**About this task**
An exact copy of all the lines below is required, with every image left out.

(Collected data)

________

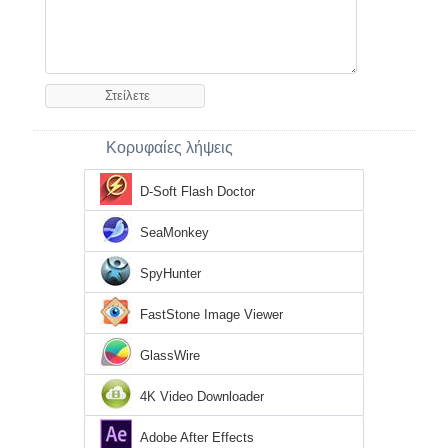
Κορυφαίες λήψεις
D-Soft Flash Doctor
SeaMonkey
SpyHunter
FastStone Image Viewer
GlassWire
4K Video Downloader
Adobe After Effects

________

**Task output**
Κορυφαίες λήψεις
D-Soft Flash Doctor
SeaMonkey
SpyHunter
FastStone Image Viewer
GlassWire
4K Video Downloader
Adobe After Effects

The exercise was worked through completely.